The html file has both sets of code in it.. and can be easily switched from
using tables (current format) to using css code.
with tables (and limiting the number of prefs to 400 - rather than the entire
list) I was able to bring the page up in less than 10 seconds (multiple times).
However, with the css code implementation the same number of prefs take over 170
seconds .... and occasionally taking over 200 seconds.
I'm not sure what this proves other than... tables are better than css at this
point for this implementation.
Comment 41•24 years ago
|
||
well, your css-based view is all crazy - each row has the same ID - you
shouldn't be using ID here, you should be using class. In a given document,
there should only be one element with a given id, not 400!
... it MIGHT be why the CSS one is so slow..(might not, but you never know)
Assignee | ||
Comment 42•24 years ago
|
||
Ok.... changed the ID's to classes and ran it with all prefs (not just 400).
The time just keeps getting slower and slower.
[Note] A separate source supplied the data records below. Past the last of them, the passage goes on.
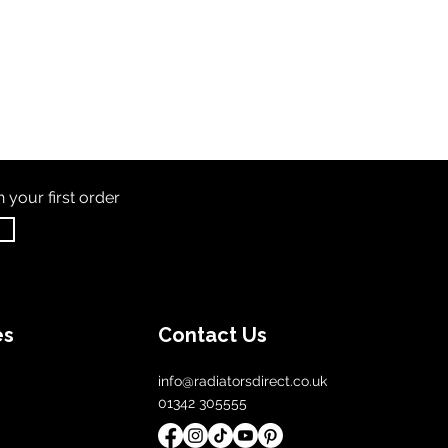
th
your first order
es
Contact Us
info@radiatorsdirect.co.uk
01342 305555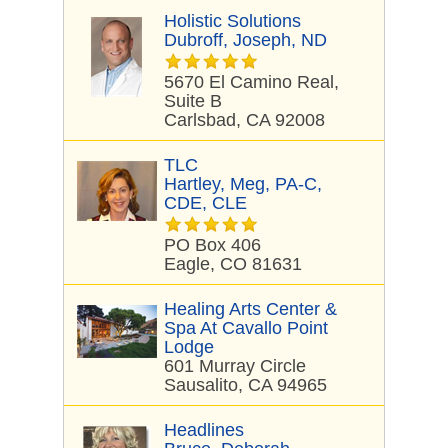
Holistic Solutions
Dubroff, Joseph, ND
5670 El Camino Real,
Suite B
Carlsbad, CA 92008
TLC
Hartley, Meg, PA-C,
CDE, CLE
PO Box 406
Eagle, CO 81631
Healing Arts Center &
Spa At Cavallo Point
Lodge
601 Murray Circle
Sausalito, CA 94965
Headlines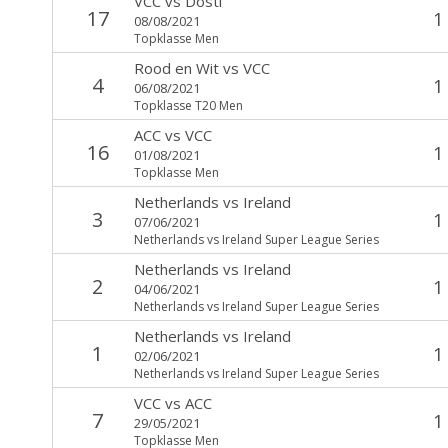
VCC
vs
Dosti
17
1
08/08/2021
Topklasse Men
Rood en Wit
vs
VCC
4
1
06/08/2021
Topklasse T20 Men
ACC
vs
VCC
16
1
01/08/2021
Topklasse Men
Netherlands
vs
Ireland
3
1
07/06/2021
Netherlands vs Ireland Super League Series
Netherlands
vs
Ireland
2
1
04/06/2021
Netherlands vs Ireland Super League Series
Netherlands
vs
Ireland
1
1
02/06/2021
Netherlands vs Ireland Super League Series
VCC
vs
ACC
7
1
29/05/2021
Topklasse Men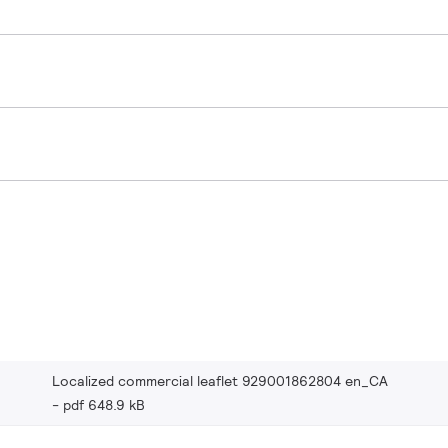
Localized commercial leaflet 929001862804 en_CA
pdf 648.9 kB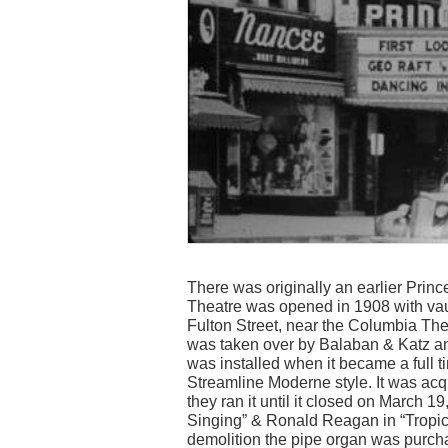
There was originally an earlier Princ
Theatre was opened in 1908 with va
Fulton Street, near the Columbia Thea
was taken over by Balaban & Katz a
was installed when it became a full t
Streamline Moderne style. It was acq
they ran it until it closed on March 
Singing” & Ronald Reagan in “Tropic 
demolition the pipe organ was purcha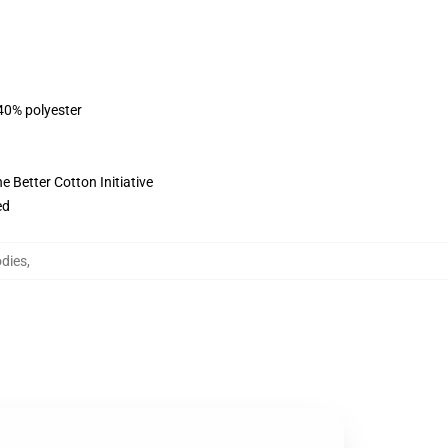
 40% polyester
 Better Cotton Initiative
ed
dies
,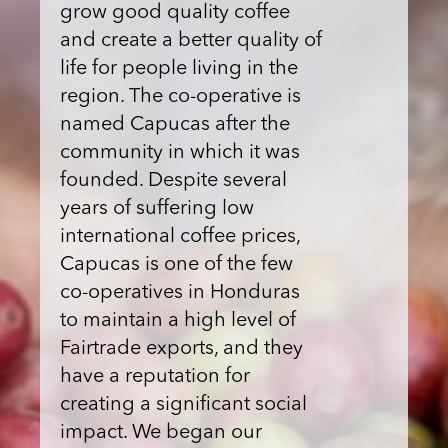
grow good quality coffee
and create a better quality of
life for people living in the
region. The co-operative is
named Capucas after the
community in which it was
founded. Despite several
years of suffering low
international coffee prices,
Capucas is one of the few
co-operatives in Honduras
to maintain a high level of
Fairtrade exports, and they
have a reputation for
creating a significant social
impact. We began our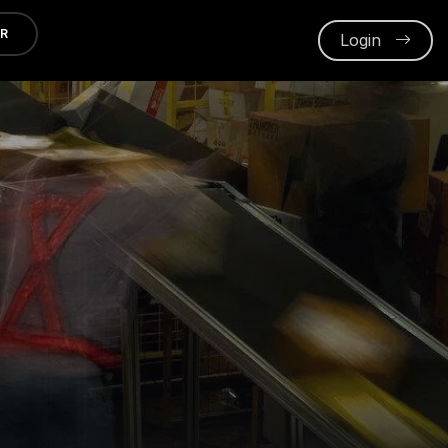
ER
Login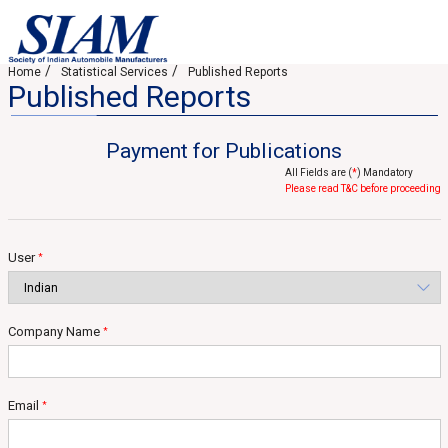
Home
Statistical Services
Published Reports
Published Reports
Payment for Publications
All Fields are (
*
) Mandatory
Please read T&C before proceeding
User
*
Company Name
*
Email
*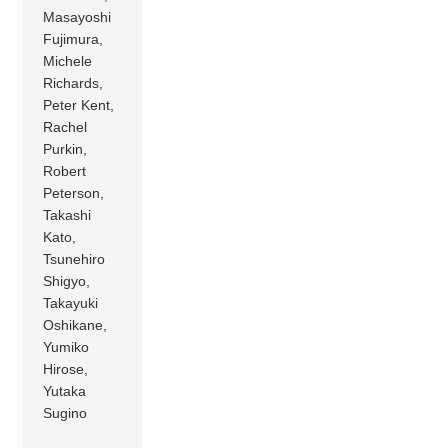
Masayoshi
Fujimura,
Michele
Richards,
Peter Kent,
Rachel
Purkin,
Robert
Peterson,
Takashi
Kato,
Tsunehiro
Shigyo,
Takayuki
Oshikane,
Yumiko
Hirose,
Yutaka
Sugino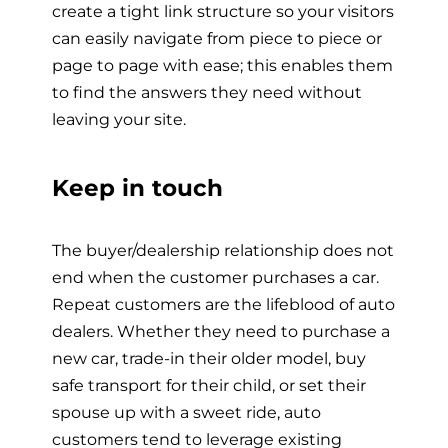
create a tight link structure so your visitors
can easily navigate from piece to piece or
page to page with ease; this enables them
to find the answers they need without
leaving your site.
Keep in touch
The buyer/dealership relationship does not
end when the customer purchases a car.
Repeat customers are the lifeblood of auto
dealers. Whether they need to purchase a
new car, trade-in their older model, buy
safe transport for their child, or set their
spouse up with a sweet ride, auto
customers tend to leverage existing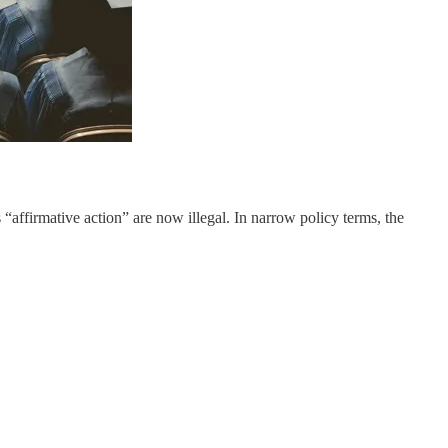
affirmative action” are now illegal. In narrow policy terms, the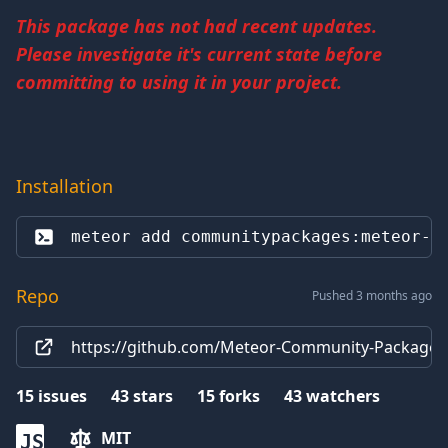
This package has not had recent updates.
Please investigate it's current state before
committing to using it in your project.
Installation
meteor add 
communitypackages:meteor-d
Repo
Pushed 3 months ago
https://github.com/Meteor-Community-Packages
15
issues
43
stars
15
forks
43
watchers
MIT
JS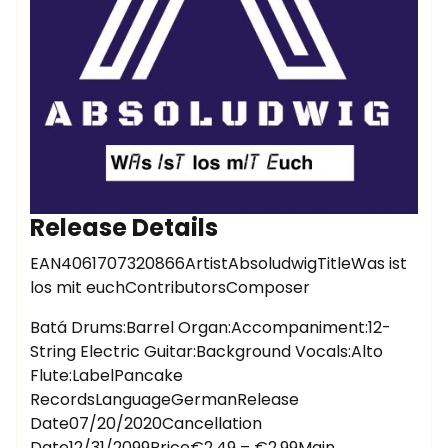
Release Details
EAN4061707320866ArtistAbsoludwigTitleWas ist
los mit euchContributorsComposer
Batá Drums:Barrel Organ:Accompaniment:12-
String Electric Guitar:Background Vocals:Alto
Flute:LabelPancake
RecordsLanguageGermanRelease
Date07/20/2020Cancellation
Date12/31/2099Price€2.49 – €2.99Main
to load 884 prefs (that's 100% of the hash table)
it took 6130.8 seconds (or 102 minutes)
Tables are faster:
27 seconds
Comment 43•24 years ago
|
||
an hour and 42 minutes? something else is clearly wrong.
Assignee | ||
Comment 44•23 years ago
|
||
After some exhausting testing here is what I've found:
Mozilla - # of prefs 100 300 500 900
Internal about:config
builds HTML file
using table 2.25 5.38 10.33 18.67
using CSS 3.75 12.09 33.41 67.43
C++ code
using table 1.67 4.2 8.71 14.95
using CSS 3.24 9.76 27.65 57.55
External HTML page
using table 2.38 5.88 10.67 19.01
using CSS 2.94 8.69 23.65 51.46
I found it odd that CSS would actually run faster using an external HTML page
than it would via a C++ implementation - however, tables are much faster across
the board.
The difference between the tables internal and via the C++ code is insignificant
(IMHO)... vs the advantages of having an HTML file that can be easily edited.
Therefore, I'm going to submit a patch based on the HTML files - formatted via
tables for review.
Assignee | ||
Comment 45•23 years ago
|
||
Assignee | ||
Comment 46•23 years ago
|
||
Comment 47•23 years ago
|
||
What about intl?
hardcodet languages are never good or dont we care for these files?
My other comments:
<script> should be <script type="application/x-javascript"> in the first
config.html
- A lot of blank lines in both files. please delete those.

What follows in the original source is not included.